*Task to carry out:* A single number is expected: the count of lines in the records below that contain "text".

Bounding box prediction data
====

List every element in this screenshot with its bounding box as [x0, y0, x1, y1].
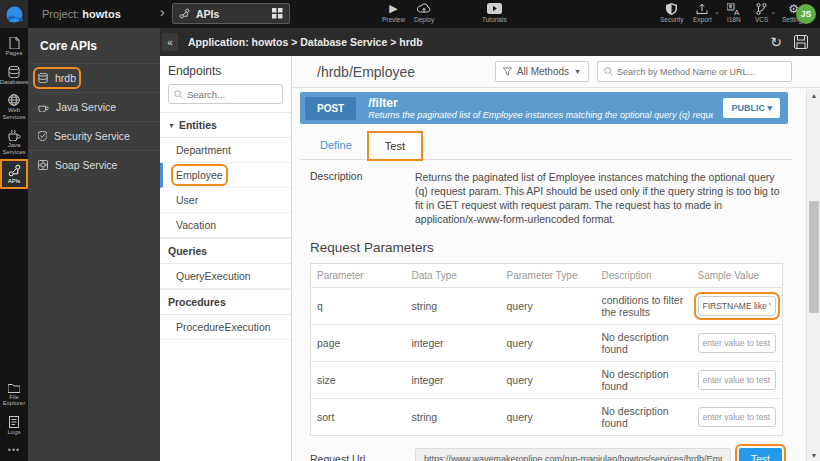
- deploy-button[interactable]: Deploy: [414, 2, 434, 23]
- export-icon: [696, 2, 708, 15]
- rail-item-apis[interactable]: APIs: [0, 159, 28, 189]
- scrollbar-thumb[interactable]: [809, 201, 819, 313]
- description-label: Description: [310, 170, 415, 226]
- group-entities[interactable]: ▼ Entities: [160, 112, 291, 138]
- group-queries[interactable]: Queries: [160, 238, 291, 264]
- sample-value-input-size[interactable]: [698, 370, 776, 390]
- collapse-sidebar-button[interactable]: «: [162, 33, 178, 51]
- main-scrollbar[interactable]: ▲ ▼: [806, 89, 820, 461]
- sidebar-item-security-service[interactable]: Security Service: [28, 121, 160, 150]
- sample-value-input-q[interactable]: [698, 296, 776, 316]
- export-button[interactable]: Export ⌄: [693, 2, 712, 23]
- security-button[interactable]: Security: [660, 2, 683, 23]
- request-url-row: Request Url Test: [300, 436, 792, 461]
- workspace-tab-apis[interactable]: APIs: [172, 3, 290, 24]
- group-procedures[interactable]: Procedures: [160, 289, 291, 315]
- endpoints-title: Endpoints: [160, 56, 291, 84]
- col-parameter-type: Parameter Type: [501, 264, 596, 288]
- top-bar: Project: howtos › APIs ▶ Preview Deploy …: [0, 0, 820, 28]
- sidebar-item-hrdb[interactable]: hrdb: [28, 63, 160, 92]
- core-apis-sidebar: Core APIs hrdb Java Service Security Ser…: [28, 28, 160, 461]
- save-icon[interactable]: [794, 35, 808, 49]
- sidebar-item-soap-service[interactable]: Soap Service: [28, 150, 160, 179]
- table-row-page: page integer query No description found: [311, 325, 783, 362]
- sidebar-item-label: Java Service: [56, 101, 116, 113]
- svg-text:A: A: [734, 7, 740, 15]
- endpoint-item-queryexecution[interactable]: QueryExecution: [160, 264, 291, 289]
- project-label: Project: howtos: [42, 8, 121, 20]
- tutorials-button[interactable]: Tutorials: [482, 2, 507, 23]
- page-icon: [9, 37, 20, 49]
- play-icon: ▶: [389, 2, 397, 15]
- coffee-icon: [38, 102, 49, 112]
- more-icon[interactable]: •••: [8, 439, 20, 461]
- endpoints-search-input[interactable]: [187, 89, 267, 100]
- methods-filter-button[interactable]: All Methods ▼: [495, 61, 589, 82]
- endpoint-item-vacation[interactable]: Vacation: [160, 213, 291, 238]
- application-bar: « Application: howtos > Database Service…: [160, 28, 820, 56]
- endpoint-item-employee[interactable]: Employee: [160, 163, 291, 188]
- apis-icon: [179, 8, 190, 19]
- col-data-type: Data Type: [406, 264, 501, 288]
- triangle-down-icon: ▼: [574, 68, 581, 75]
- left-rail: Pages Databases Web Services Java Servic…: [0, 28, 28, 461]
- video-icon: [487, 2, 502, 15]
- coffee-icon: [8, 129, 21, 141]
- grid-icon[interactable]: [272, 8, 283, 19]
- vcs-button[interactable]: VCS ⌄: [755, 2, 768, 23]
- endpoint-item-user[interactable]: User: [160, 188, 291, 213]
- refresh-icon[interactable]: ↻: [770, 34, 782, 50]
- sidebar-item-label: hrdb: [55, 72, 76, 84]
- operation-row-post-filter[interactable]: POST /filter Returns the paginated list …: [300, 92, 788, 124]
- scroll-down-arrow[interactable]: ▼: [807, 449, 820, 461]
- i18n-button[interactable]: A I18N: [727, 2, 741, 23]
- hrdb-annotation-box: hrdb: [38, 72, 76, 84]
- request-parameters-title: Request Parameters: [300, 232, 792, 261]
- col-sample-value: Sample Value: [692, 264, 783, 288]
- method-search[interactable]: [597, 61, 792, 82]
- chevron-down-icon: ⌄: [771, 8, 777, 16]
- rail-item-logs[interactable]: Logs: [0, 411, 28, 440]
- endpoint-item-department[interactable]: Department: [160, 138, 291, 163]
- scroll-up-arrow[interactable]: ▲: [807, 89, 820, 101]
- operation-path: /filter: [368, 96, 713, 110]
- tab-define[interactable]: Define: [304, 132, 368, 159]
- globe-icon: [8, 94, 20, 106]
- description-row: Description Returns the paginated list o…: [300, 160, 792, 232]
- sidebar-item-label: Security Service: [54, 130, 130, 142]
- visibility-button[interactable]: PUBLIC ▾: [723, 98, 780, 118]
- soap-icon: [38, 160, 48, 170]
- request-url-input[interactable]: [415, 448, 731, 461]
- rail-item-pages[interactable]: Pages: [0, 32, 28, 61]
- test-button[interactable]: Test: [739, 448, 782, 461]
- preview-button[interactable]: ▶ Preview: [382, 2, 405, 23]
- rail-item-web-services[interactable]: Web Services: [0, 89, 28, 124]
- shield-icon: [38, 131, 47, 141]
- table-row-q: q string query conditions to filter the …: [311, 288, 783, 325]
- wavemaker-logo[interactable]: [0, 0, 28, 28]
- endpoints-search[interactable]: [168, 84, 283, 104]
- description-text: Returns the paginated list of Employee i…: [415, 170, 788, 226]
- endpoint-item-procedureexecution[interactable]: ProcedureExecution: [160, 315, 291, 340]
- sample-value-input-page[interactable]: [698, 333, 776, 353]
- tab-test[interactable]: Test: [368, 132, 422, 160]
- workspace-tab-label: APIs: [196, 8, 266, 20]
- endpoints-panel: Endpoints ▼ Entities Department Employee…: [160, 56, 292, 461]
- main-panel: /hrdb/Employee All Methods ▼ POST /filte…: [292, 56, 820, 461]
- shield-icon: [666, 2, 677, 15]
- apis-icon: [8, 164, 21, 177]
- user-avatar[interactable]: JS: [796, 4, 816, 24]
- wavemaker-logo-icon: [6, 6, 23, 23]
- rail-item-databases[interactable]: Databases: [0, 61, 28, 90]
- method-search-input[interactable]: [617, 67, 785, 77]
- page-header: /hrdb/Employee All Methods ▼: [292, 56, 820, 88]
- sample-value-input-sort[interactable]: [698, 407, 776, 427]
- rail-item-java-services[interactable]: Java Services: [0, 124, 28, 159]
- request-url-label: Request Url: [310, 453, 407, 461]
- table-row-sort: sort string query No description found: [311, 399, 783, 436]
- cloud-upload-icon: [417, 2, 431, 15]
- chevron-down-icon: ⌄: [714, 8, 720, 16]
- tabs-bar: Define Test: [300, 132, 792, 160]
- sidebar-item-java-service[interactable]: Java Service: [28, 92, 160, 121]
- rail-item-file-explorer[interactable]: File Explorer: [0, 378, 28, 411]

====

*Solution to the problem:* 2